Non. Malte, membre de l'UE, vous donne seulement un sursis de paiement automatique sans garantie ni représentant fiscal. L'impôt est calculé et déclaré au départ, puis suspendu. Il n'est effacé (dégrevé) que si vous conservez vos titres au moins 2 ans (5 ans au-delà de 2,57 M€) sans les céder.
Faut-il un représentant fiscal en France pour un départ vers Malte ?
Non. Parce que Malte est dans l'Union européenne, aucun représentant fiscal ni aucune garantie financière n'est exigé.
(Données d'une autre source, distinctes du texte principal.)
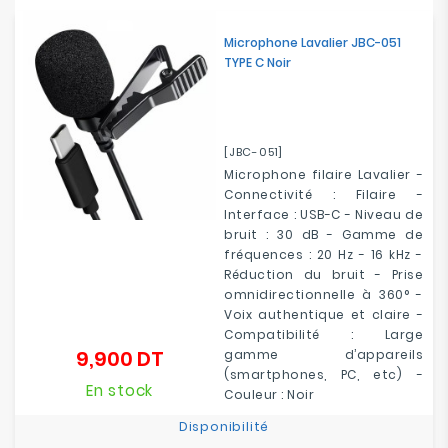
Microphone Lavalier JBC-051
TYPE C Noir
[JBC-051]
Microphone filaire Lavalier -
Connectivité : Filaire -
Interface : USB-C - Niveau de
bruit : 30 dB - Gamme de
fréquences : 20 Hz - 16 kHz -
Réduction du bruit - Prise
omnidirectionnelle à 360° -
Voix authentique et claire -
Compatibilité : Large
9,900 DT
gamme d’appareils
Prix
(smartphones, PC, etc) -
En stock
Couleur : Noir
Disponibilité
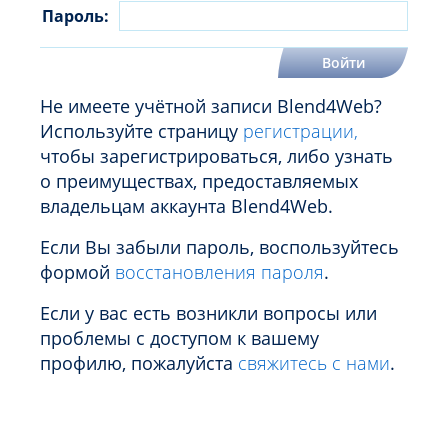
Пароль:
Не имеете учётной записи Blend4Web?
Используйте страницу
регистрации,
чтобы зарегистрироваться, либо узнать
о преимуществах, предоставляемых
владельцам аккаунта Blend4Web.
Если Вы забыли пароль, воспользуйтесь
формой
восстановления пароля
.
Если у вас есть возникли вопросы или
проблемы с доступом к вашему
профилю, пожалуйста
свяжитесь с нами
.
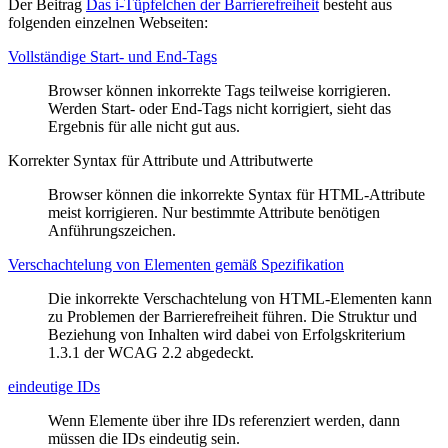
Der Beitrag
Das i-Tüpfelchen der Barrierefreiheit
besteht aus
folgenden einzelnen Webseiten:
Vollständige Start- und End-Tags
Browser können inkorrekte Tags teilweise korrigieren.
Werden Start- oder End-Tags nicht korrigiert, sieht das
Ergebnis für alle nicht gut aus.
Korrekter Syntax für Attribute und Attributwerte
Browser können die inkorrekte Syntax für HTML-Attribute
meist korrigieren. Nur bestimmte Attribute benötigen
Anführungszeichen.
Verschachtelung von Elementen gemäß Spezifikation
Die inkorrekte Verschachtelung von HTML-Elementen kann
zu Problemen der Barrierefreiheit führen. Die Struktur und
Beziehung von Inhalten wird dabei von Erfolgskriterium
1.3.1 der WCAG 2.2 abgedeckt.
eindeutige IDs
Wenn Elemente über ihre IDs referenziert werden, dann
müssen die IDs eindeutig sein.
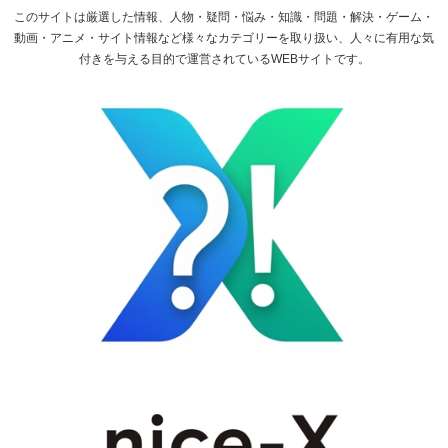
このサイトは厳選した情報、人物・疑問・悩み・知識・問題・解決・ゲーム・
動画・アニメ・サイト情報など様々なカテゴリーを取り扱い、人々に有用な気
付きを与える目的で運営されているWEBサイトです。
Le sursis de paiement est accordé automatiquement, contrairement à un départ vers un État hors UE comme les Émirats arabes unis.
Que se passe-t-il si je vends mes titres depuis Malte pendant le sursis ?
La cession met fin au sursis pour les titres vendus : l'exit tax française calculée au départ devient immédiatement exigible, même si vous êtes résident maltais. Le statut non-dom maltais et sa base remittance ne neutralisent pas cette dette française cristallisée à la sortie.
Quels formulaires dois-je déposer et quand ?
Au départ : la 2042 (case départ) et la 2042-NR pour signaler la nouvelle adresse. L'année de la déclaration des revenus du départ : le 2074-ETD. Puis, chaque année tant que le sursis court : le 2074-ETS de suivi, l'étape la plus souvent oubliée.
Que se passe-t-il si je reviens vivre en France après quelques années ?
Le retour en France avant toute cession entraîne en principe le dégrèvement de l'impôt en sursis sur les titres encore détenus : la plus-value latine n'est plus imposée au titre de l'exit tax. Vous redevenez résident fiscal français et vos plus-values futures suivent le régime de droit commun.